[DATA EXCERPTS Boundary: Start]

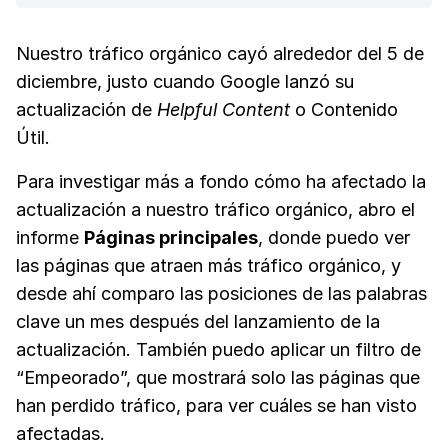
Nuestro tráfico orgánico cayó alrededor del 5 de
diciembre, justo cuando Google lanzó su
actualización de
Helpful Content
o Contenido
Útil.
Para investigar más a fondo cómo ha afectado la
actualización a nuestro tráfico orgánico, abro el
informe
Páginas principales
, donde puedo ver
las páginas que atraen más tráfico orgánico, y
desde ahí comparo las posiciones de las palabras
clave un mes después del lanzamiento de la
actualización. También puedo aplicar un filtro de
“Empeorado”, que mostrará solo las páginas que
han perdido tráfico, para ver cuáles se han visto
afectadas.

[DATA EXCERPTS Boundary: End]
[DATA EXCERPTS Boundary: Start]

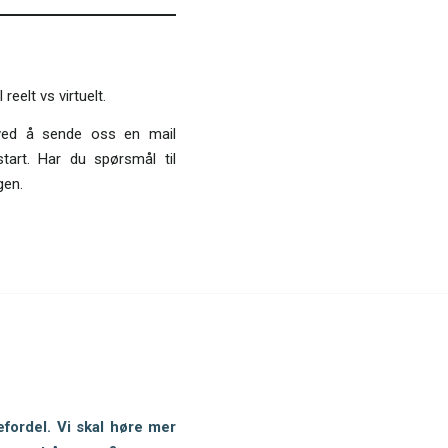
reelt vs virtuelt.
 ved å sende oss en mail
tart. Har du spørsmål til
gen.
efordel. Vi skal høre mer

[DATA EXCERPTS Boundary: End]

▸ DIRECTIONS FOR THIS TASK: Scan the material above for the string "puedo" and return the lines that hold it.

▸ RESPONSE FOR THIS EXERCISE:
, donde puedo ver
actualización. También puedo aplicar un filtro de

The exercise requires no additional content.